There were many styles of rock ‘n’ roll during those years: Motown, Soul, Memphis blues, Chicago blues, Folk-Rock, Surfing Rock and the Garage-Band sound which Minnesota had many of them that made, for the most part, un-hitting wonders like the wacky (some would say crazy) “Surfin’ Bird” by The Trashmen of Minneapolis (“Well, everyone’s heard of the bird, bbb-bird, b-bird is a word…”). Some music critics still consider this song today as a sui generis deranged surreal masterpiece. Woodward noted that Minnesota garage bands, including The Trashmen, definitely made their mark in rock’s best four years. They also later influenced the punk-rock movement.
Top Songs
Woodward noted that during rock’s four greatest years, songs emerged that weren’t just huge hits, but were — and still are — critically acclaimed.
In 2004, rolling stone The magazine polled dozens of rock music experts for a list of the 100 Greatest Rock/Pop/Country Songs of All Time. Five songs from 1965 entered the top 30 of this song list:
Number one, the biggest, was Bob Dylan’s “Like a Rolling Stone,” followed by the Rolling Stones’ number 2 “Satisfaction”; the number 13 “Yesterday” by the Beatles; number 24 “People Get Ready” from The Impressions; and number 29 “Help” by the Beatles.

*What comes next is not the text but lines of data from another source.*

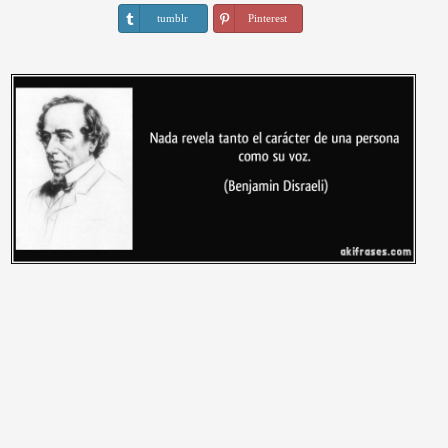
tumblr
Pinterest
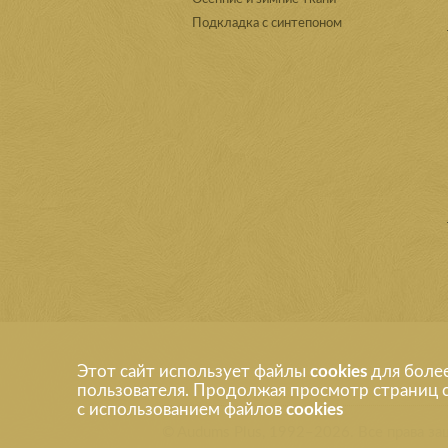
Подкладка с синтепоном
Этот сайт использует файлы
cookies
для боле
пользователя. Продолжая просмотр страниц с
с использованием файлов
cookies
© Audums Plus, 1992–2026. Все права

The Beatles scored all of Billboard’s top five hits, all at once, during a remarkable one-week stretch in 1964. Other hitmakers included the Dave Clark Five, Stevie Wonder, the Rolling Stones, the Beach Boys, Sam Cooke, Marvin Gaye, the Supremes, Aretha Franklin, the Byrds and many more too numerous to mention.
rolling stone The magazine also conducted a poll of the 50 most important artists in rock history. Twelve of the top 20, including the top five, were all stars during the 1962-66 period. The top five in order were the Beatles, Bob Dylan, Elvis Presley, the Rolling Stones and Chuck Berry. Although Woodward did not specifically mention it, the Beatles released some of their greatest albums during this four-year period, such as rubber core and Revolver; and Bob Dylan’s influence was everywhere apparent on the music scene with the power of his poetic lyrics, especially after his superb trio of influential masterpiece albums of 1964-66: bring it all home, Highway 61 revisited, blonde on blonde.
Fund
Woodward grew up in New Jersey and graduated from high school in the mid-1960s. From a young age, Woodward amassed a huge collection of records (45s and LPs), cassettes, VCRs, CDs and virtually all other types of recorded music and video performances. He also has a personal library of books, historical documents, treasured memorabilia, and rock ‘n’ roll/pop music memorabilia, which he likes to share with others.
This fact was evident after his presentation at the Sartell Senior Center when many spectators met him to compare notes, reminisce about the old days and marvel at how rock-pop tunes were part of their daily lives – and still are. .
Thom Woodward (left) shares commentary on classic rock/pop music with Sartell resident Jim Berg after Woodward’s presentation on what Woodward considers to be the four greatest years in rock music history, 1962 -1966. Woodward, a Sartell resident, is an assistant baseball coach for St. John’s University and a lifelong music fan.